Treachery is everywhere—in stories of the Khartoum government luring 68 Nubian chiefs to a conference, only to summarily execute the lot; of Lost Boys being lured by women soldiers with promise of protection, only to be chillingly gunned down; of SPLA rebels inspiring boys to join the army, where they beat one to death during training.
Where Eggers used A Heartbreaking Work as a vehicle for his philosophical musings and wit, What Is the What matter-of-factly recounts events without saccharine sentiment or flowery prose. (Eggers even avoids much embellishment, according to the real-life Valentino, who introduces the story: “We live in a time when even the most horrific events in this book could occur,” he acknowledges, “and in most cases did occur.”)
Evil so widespread and casual is difficult to grasp. It makes the book read as much like Tolkien as non-fiction, but, amazingly, through one refugee’s voice, we also see hope. We see generosity in the camps, the generosity of those helping the Lost Boys in the U.S., the generosity of Sudanese immigrants working in meat plants so they can send funds back to Sudan. And though it doesn’t make the book one whit better, it’s worth noting that all proceeds from this novel’s sale will go to causes benefiting the Sudanese people.
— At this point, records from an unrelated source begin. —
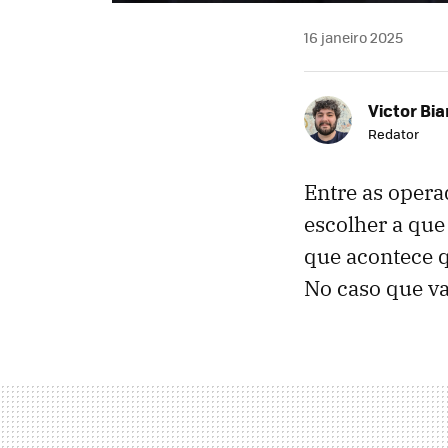
16 janeiro 2025
Victor Bi
Redator
Entre as opera
escolher a que
que acontece 
No caso que va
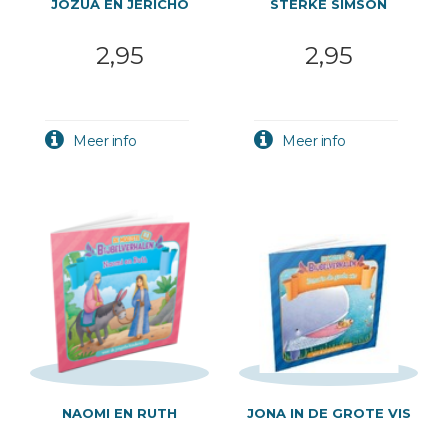
JOZUA EN JERICHO
STERKE SIMSON
2,95
2,95
NAOMI EN RUTH
JONA IN DE GROTE VIS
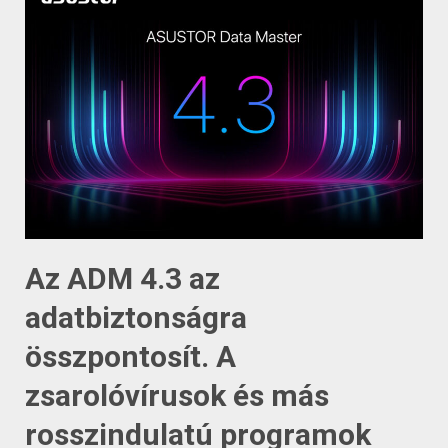
Az ADM 4.3 az
adatbiztonságra
összpontosít. A
zsarolóvírusok és más
rosszindulatú programok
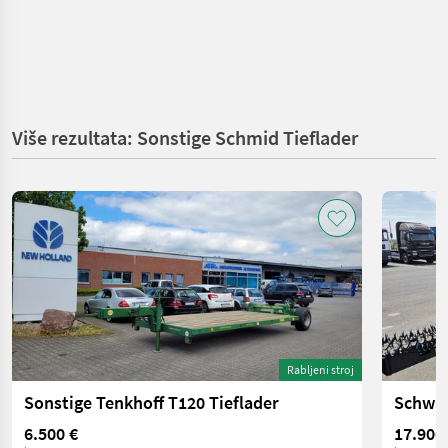
Više rezultata: Sonstige Schmid Tieflader
Rabljeni stroj
Sonstige Tenkhoff T120 Tieflader
Schwar
6.500 €
17.900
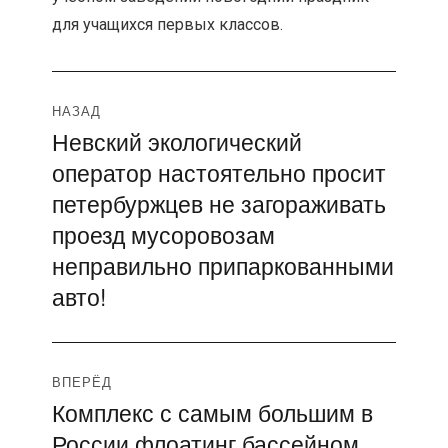
для учащихся первых классов.
Навигация
НАЗАД
Невский экологический
Предыдущая
по
оператор настоятельно просит
запись:
записям
петербуржцев не загораживать
проезд мусоровозам
неправильно припаркованными
авто!
ВПЕРЁД
Комплекс с самым большим в
Следующая
России флоатинг бассейном
запись:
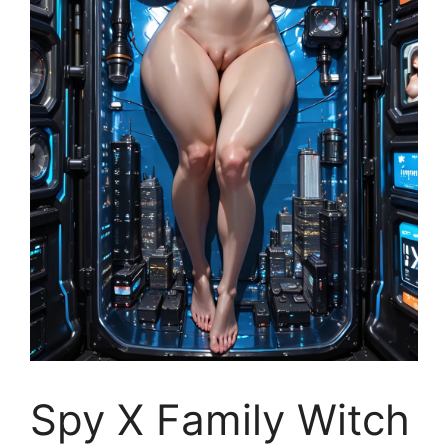
Spy X Family Witch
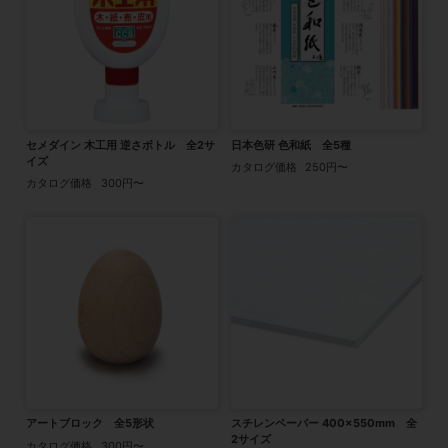
セメダイン 木工用 逆さボトル 全2サ
日本色研 色和紙 全5種
イズ
カタログ価格
250円〜
カタログ価格
300円〜
アートブロック 全5形状
スチレンペーパー 400×550mm 全
2サイズ
カタログ価格
300円〜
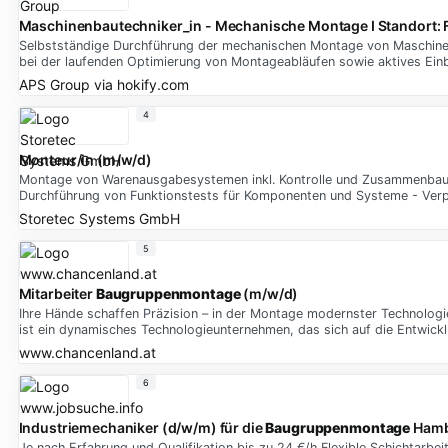
Maschinenbautechniker_in - Mechanische Montage I Standort: 
Selbstständige Durchführung der mechanischen Montage von Maschine
bei der laufenden Optimierung von Montageabläufen sowie aktives Ei
APS Group
via
hokify.com
4
Monteur/in (m/w/d)
Montage von Warenausgabesystemen inkl. Kontrolle und Zusammenbau
Durchführung von Funktionstests für Komponenten und Systeme - Verp
Storetec Systems GmbH
5
Mitarbeiter
Baugruppenmontage
(m/w/d)
Ihre Hände schaffen Präzision – in der Montage modernster Technologi
ist ein dynamisches Technologieunternehmen, das sich auf die Entwickl
www.chancenland.at
6
Industriemechaniker (d/w/m) für die
Baugruppenmontage
Hamb
Je nach Erfahrung und Qualifikation bis zu 24 €/h Flexible Schichtarbei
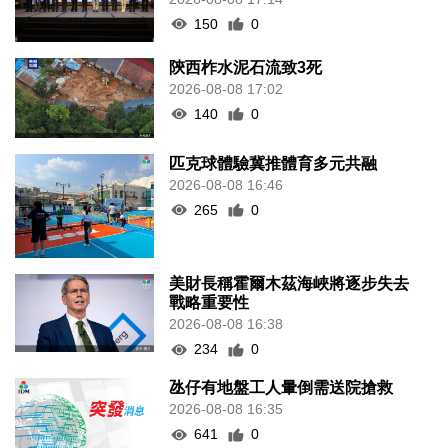
150
0
陝西柞水泥石流致3死
2026-08-08 17:02
140
0
匹克球體驗冀推體育多元共融
2026-08-08 16:46
265
0
美財長稱霍爾木茲海峽將逐步失去
戰略重要性
2026-08-08 16:38
234
0
氹仔有地盤工人暈倒需送院搶救
2026-08-08 16:35
641
0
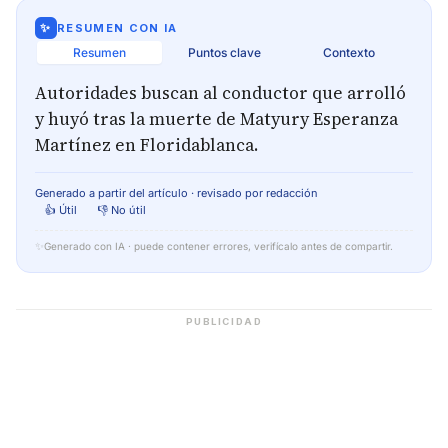
✨
RESUMEN CON IA
Resumen
Puntos clave
Contexto
Autoridades buscan al conductor que arrolló
y huyó tras la muerte de Matyury Esperanza
Martínez en Floridablanca.
Generado a partir del artículo · revisado por redacción
👍 Útil
👎 No útil
✨
Generado con IA · puede contener errores, verifícalo antes de compartir.
PUBLICIDAD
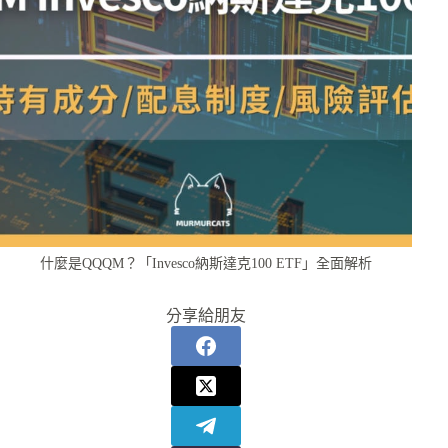
什麼是QQQM？「Invesco納斯達克100 ETF」全面解析
分享給朋友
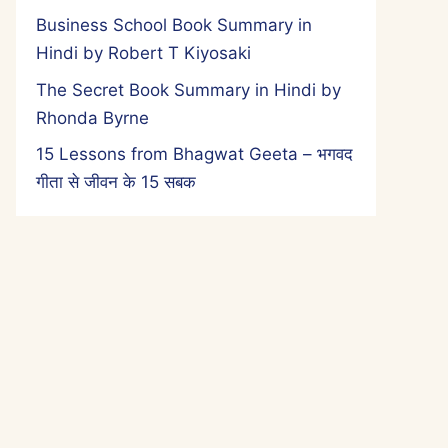
Business School Book Summary in
Hindi by Robert T Kiyosaki
The Secret Book Summary in Hindi by
Rhonda Byrne
15 Lessons from Bhagwat Geeta – भगवद
गीता से जीवन के 15 सबक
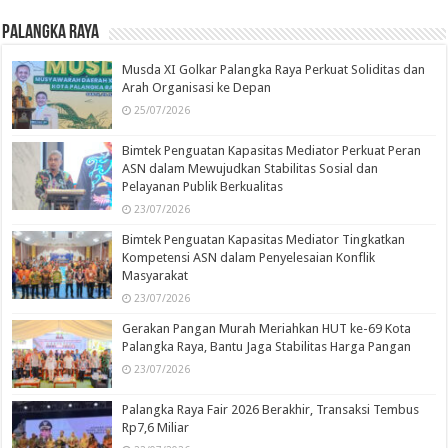
Palangka Raya
Musda XI Golkar Palangka Raya Perkuat Soliditas dan
Arah Organisasi ke Depan
25/07/2026
Bimtek Penguatan Kapasitas Mediator Perkuat Peran
ASN dalam Mewujudkan Stabilitas Sosial dan
Pelayanan Publik Berkualitas
23/07/2026
Bimtek Penguatan Kapasitas Mediator Tingkatkan
Kompetensi ASN dalam Penyelesaian Konflik
Masyarakat
23/07/2026
Gerakan Pangan Murah Meriahkan HUT ke-69 Kota
Palangka Raya, Bantu Jaga Stabilitas Harga Pangan
23/07/2026
Palangka Raya Fair 2026 Berakhir, Transaksi Tembus
Rp7,6 Miliar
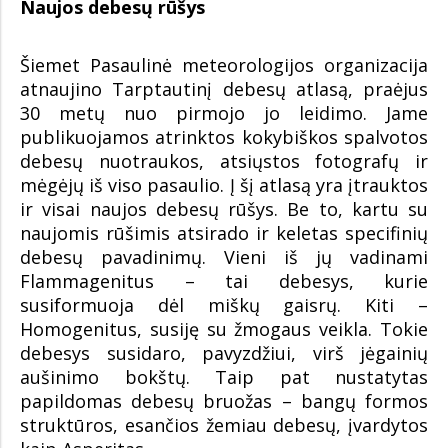
Naujos debesų rūšys
Šiemet Pasaulinė meteorologijos organizacija
atnaujino Tarptautinį debesų atlasą, praėjus
30 metų nuo pirmojo jo leidimo. Jame
publikuojamos atrinktos kokybiškos spalvotos
debesų nuotraukos, atsiųstos fotografų ir
mėgėjų iš viso pasaulio. Į šį atlasą yra įtrauktos
ir visai naujos debesų rūšys. Be to, kartu su
naujomis rūšimis atsirado ir keletas specifinių
debesų pavadinimų. Vieni iš jų vadinami
Flammagenitus – tai debesys, kurie
susiformuoja dėl miškų gaisrų. Kiti –
Homogenitus, susiję su žmogaus veikla. Tokie
debesys susidaro, pavyzdžiui, virš jėgainių
aušinimo bokštų. Taip pat nustatytas
papildomas debesų bruožas – bangų formos
struktūros, esančios žemiau debesų, įvardytos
On my first trip to Africa, I visited the home of a family in rural Kenya that had just lost a child. The grief of the wailing mother was overwhelming. As we left the house, the father grabbed me by the arm and said, “This is a very normal thing. Death is normal here. I don’t want you to worry about it.”
Since then, AIDS has swept through the region, decimating villages like the one I was in. The massacres in southern Sudan have been followed with genocide in Darfur and drought and starvation elsewhere. These things are routinely shuffled onto page 10 of the newspaper in some kind of “world roundup.”
The crisis fatigue that weighs down our outrage only heightens the importance of the voice of a lone Sudanese man, heard through the clear, unadorned prose of What Is the What. “I am alive and you are alive so we must fill the air with our words.”